Üçüncü ekip, anlayabildiğimiz kadarıyla, ne veri setlerini ne de kodlarını dahil etti, bu da sonuçlarını düzgün bir şekilde değerlendirmemizi imkansız hale getirdi. Eğer tüm gruplar verilerini ve kodlarını erişilebilir kılmayı ihmal etmiş olsalardı, bu veri sızıntısı sorununu yakalamak neredeyse imkansız olurdu. Bu sadece halihazırda yayınlanmış olan çalışmalar için değil, aynı zamanda bu veri setini kendi çalışmaları için kullanmak isteyebilecek diğer tüm bilim insanları için de bir sorun teşkil ederdi.

Daha da sinsisi, bu makalelerde bildirilen hatalı yüksek performans, başkalarını yayınlanan yöntemleri geliştirmeye çalışmaktan caydırabilir, çünkü kendi algoritmalarını karşılaştırma yoluyla yanlış bir şekilde eksik bulabilirler. Aynı derecede rahatsız edici olan bu durum, dergi yayınlarını da zorlaştırabilir, çünkü başarılı bir inceleme için genellikle iyileştirmenin gösterilmesi bir gerekliliktir - potansiyel olarak araştırmayı yıllarca geciktirebilir.

Tekrarlanabilirliği teşvik etmek
Peki, bu hatalı çalışmalarla ne yapmalıyız?
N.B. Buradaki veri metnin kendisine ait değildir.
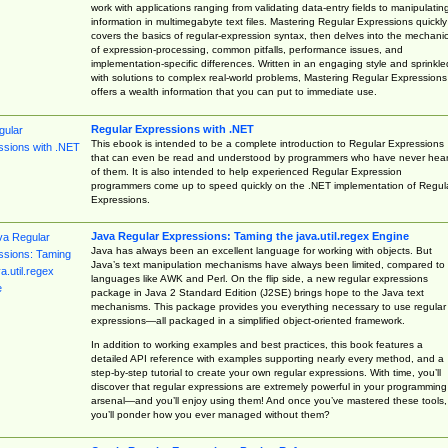
work with applications ranging from validating data-entry fields to manipulatin
information in multimegabyte text files. Mastering Regular Expressions quickly
covers the basics of regular-expression syntax, then delves into the mechani
of expression-processing, common pitfalls, performance issues, and
implementation-specific differences. Written in an engaging style and sprinkle
with solutions to complex real-world problems, Mastering Regular Expressions
offers a wealth information that you can put to immediate use.
Regular Expressions with .NET
This ebook is intended to be a complete introduction to Regular Expressions
that can even be read and understood by programmers who have never hea
of them. It is also intended to help experienced Regular Expression
programmers come up to speed quickly on the .NET implementation of Regul
Expressions.
Java Regular Expressions: Taming the java.util.regex Engine
Java has always been an excellent language for working with objects. But
Java’s text manipulation mechanisms have always been limited, compared to
languages like AWK and Perl. On the flip side, a new regular expressions
package in Java 2 Standard Edition (J2SE) brings hope to the Java text
mechanisms. This package provides you everything necessary to use regular
expressions—all packaged in a simplified object-oriented framework.
In addition to working examples and best practices, this book features a
detailed API reference with examples supporting nearly every method, and a
step-by-step tutorial to create your own regular expressions. With time, you’ll
discover that regular expressions are extremely powerful in your programming
arsenal—and you’ll enjoy using them! And once you’ve mastered these tools,
you’ll ponder how you ever managed without them?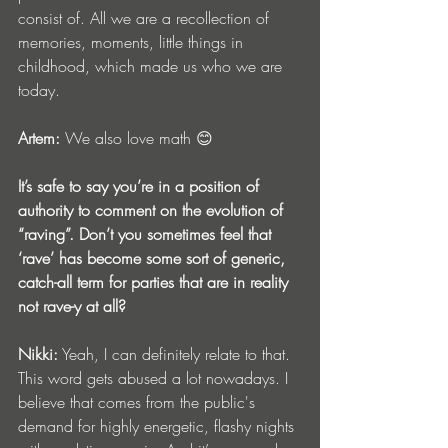
consist of. All we are a recollection of 
memories, moments, little things in 
childhood, which made us who we are 
today.
Artem:
 We also love math 😊
It’s safe to say you’re in a position of 
authority to comment on the evolution of 
“raving”. Don’t you sometimes feel that 
‘rave’ has become some sort of generic, 
catch-all term for parties that are in reality 
not rave-y at all?
Nikki:
 Yeah, I can definitely relate to that. 
This word gets abused a lot nowadays. I 
believe that comes from the public's 
demand for highly energetic, flashy nights 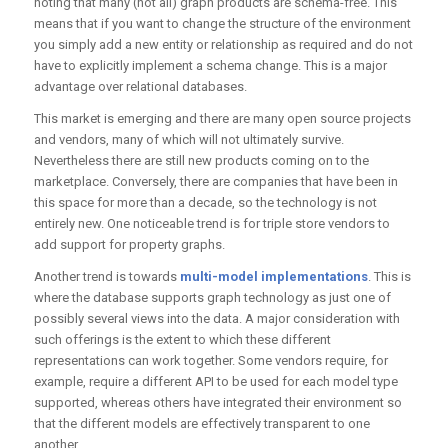
noting that many (not all) graph products are schema-free. This
means that if you want to change the structure of the environment
you simply add a new entity or relationship as required and do not
have to explicitly implement a schema change. This is a major
advantage over relational databases.
This market is emerging and there are many open source projects
and vendors, many of which will not ultimately survive.
Nevertheless there are still new products coming on to the
marketplace. Conversely, there are companies that have been in
this space for more than a decade, so the technology is not
entirely new. One noticeable trend is for triple store vendors to
add support for property graphs.
Another trend is towards
multi-model implementations
. This is
where the database supports graph technology as just one of
possibly several views into the data. A major consideration with
such offerings is the extent to which these different
representations can work together. Some vendors require, for
example, require a different API to be used for each model type
supported, whereas others have integrated their environment so
that the different models are effectively transparent to one
another.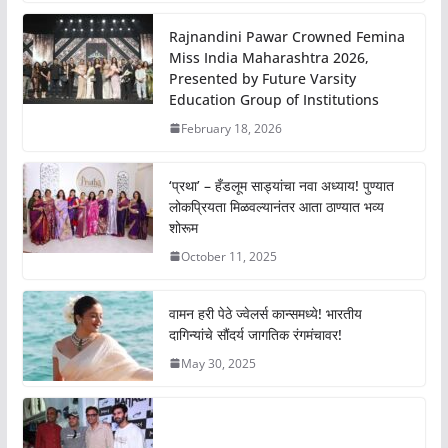
Rajnandini Pawar Crowned Femina
Miss India Maharashtra 2026,
Presented by Future Varsity
Education Group of Institutions
February 18, 2026
‘प्रथा’ – हँडलूम साड्यांचा नवा अध्याय! पुण्यात
लोकप्रियता मिळवल्यानंतर आता ठाण्यात भव्य
शोरूम
October 11, 2025
वामन हरी पेठे ज्वेलर्स कान्समध्ये! भारतीय
दागिन्यांचे सौंदर्य जागतिक रंगमंचावर!
May 30, 2025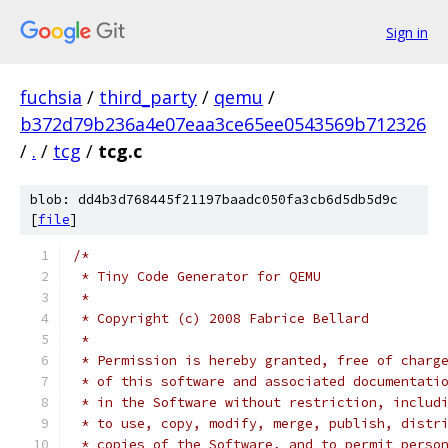
Sign in
fuchsia
/
third_party
/
qemu
/
b372d79b236a4e07eaa3ce65ee0543569b712326
/
.
/
tcg
/
tcg.c
blob: dd4b3d768445f21197baadc050fa3cb6d5db5d9c
[
file
]
/*
 * Tiny Code Generator for QEMU
 *
 * Copyright (c) 2008 Fabrice Bellard
 *
 * Permission is hereby granted, free of charg
 * of this software and associated documentati
 * in the Software without restriction, includ
 * to use, copy, modify, merge, publish, distr
 * copies of the Software, and to permit perso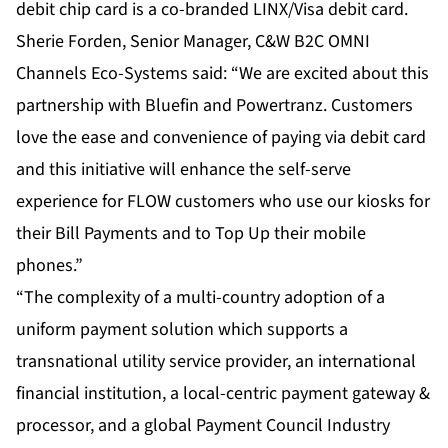
debit chip card is a co-branded LINX/Visa debit card.
Sherie Forden, Senior Manager, C&W B2C OMNI
Channels Eco-Systems said: “We are excited about this
partnership with Bluefin and Powertranz. Customers
love the ease and convenience of paying via debit card
and this initiative will enhance the self-serve
experience for FLOW customers who use our kiosks for
their Bill Payments and to Top Up their mobile
phones.”
“The complexity of a multi-country adoption of a
uniform payment solution which supports a
transnational utility service provider, an international
financial institution, a local-centric payment gateway &
processor, and a global Payment Council Industry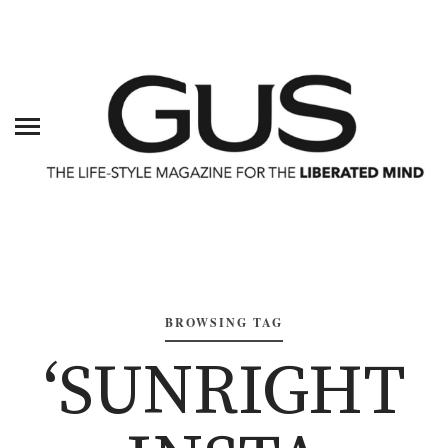
BROWSING TAG
‘SUNRIGHT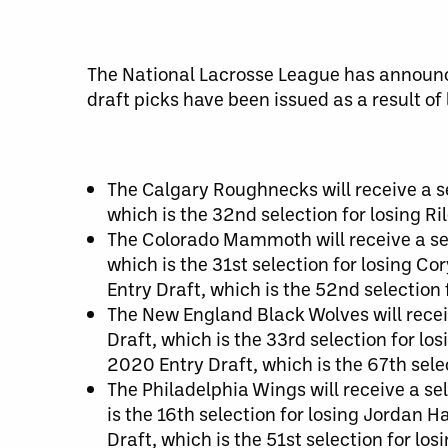
The National Lacrosse League has announce
draft picks have been issued as a result of
The Calgary Roughnecks will receive a se
which is the 32nd selection for losing R
The Colorado Mammoth will receive a sel
which is the 31st selection for losing Co
Entry Draft, which is the 52nd selection f
The New England Black Wolves will recei
Draft, which is the 33rd selection for lo
2020 Entry Draft, which is the 67th sel
The Philadelphia Wings will receive a se
is the 16th selection for losing Jordan H
Draft, which is the 51st selection for lo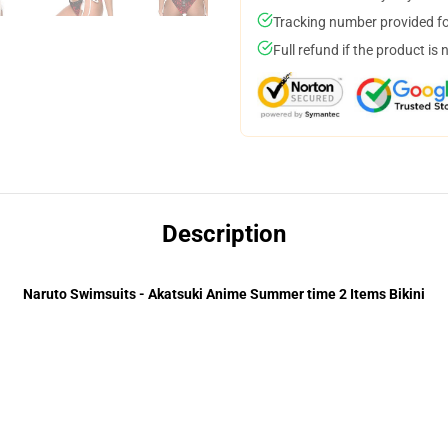
Tracking number provided for
Full refund if the product is 
Description
Naruto Swimsuits - Akatsuki Anime Summer time 2 Items Bikini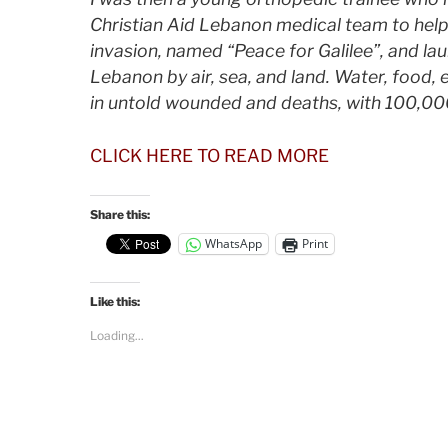
Christian Aid Lebanon medical team to help
invasion, named “Peace for Galilee”, and l
Lebanon by air, sea, and land. Water, food, 
in untold wounded and deaths, with 100,0
CLICK HERE TO READ MORE
Share this:
WhatsApp
Print
Like this:
Loading...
Bazıları bunların geri çekilmesi gerektiğini savunuyor. En azından genel bir politika olarak böyle bir tepkiye karşı dikkatli olmalıyız. Analizimizdeki üç makaleden ikisi verileri, kodları ve tüm sonuçları içerdiğinden, bulgularını değerlendirebilir ve sorunlu veri setini işaretleyebiliriz. Bir yandan, bu davranış teşvik edilmelidir - örneğin, yazarların düzeltmeleri yayınlamalarına izin vererek. Öte yandan, hem oldukça kusurlu sonuçları olan hem de tekrarlanabilir araştırmaya çok az destek veren veya hiç destek vermeyen çalışmaların geri çekilmesi, bilimsel tekrarlanabilirliğin isteğe bağlı olmadığı mesajını verecektir. Ayrıca, tam bilimsel tekrarlanabilirlik desteğinin gösterilmesi, dergilerin düzeltme ve retraksiyon arasında karar verirken kullanabilecekleri net bir turnusol testi sağlar.

Artık bilimsel veriler her geçen gün daha karmaşık hale geliyor. Karmaşık analizlerde kullanılan veri setleri, özellikle de yapay zeka içerenler, bilimsel kayıtların bir parçasıdır. Bu veriler, analiz edildikleri kodlarla birlikte ya ek materyal olarak ya da Figshare (Figshare, Nature dergisini yayınlayan Springer Nature ile yayınlanmış makalelerde veri paylaşımını kolaylaştırmak için ortaklık kurmuştur) ve Zenodo gibi verilerin kalıcılığını ve kaynağını sağlayabilen açık veri havuzları aracılığıyla kullanıma sunulmalıdır. Ancak bu adımlar, yalnızca araştırmacılar başkalarının hatalarını tekrarlamaktan kaçınmak için yayınlanmış verilere biraz şüpheyle yaklaşmayı öğrenirlerse yardımcı olacaktır.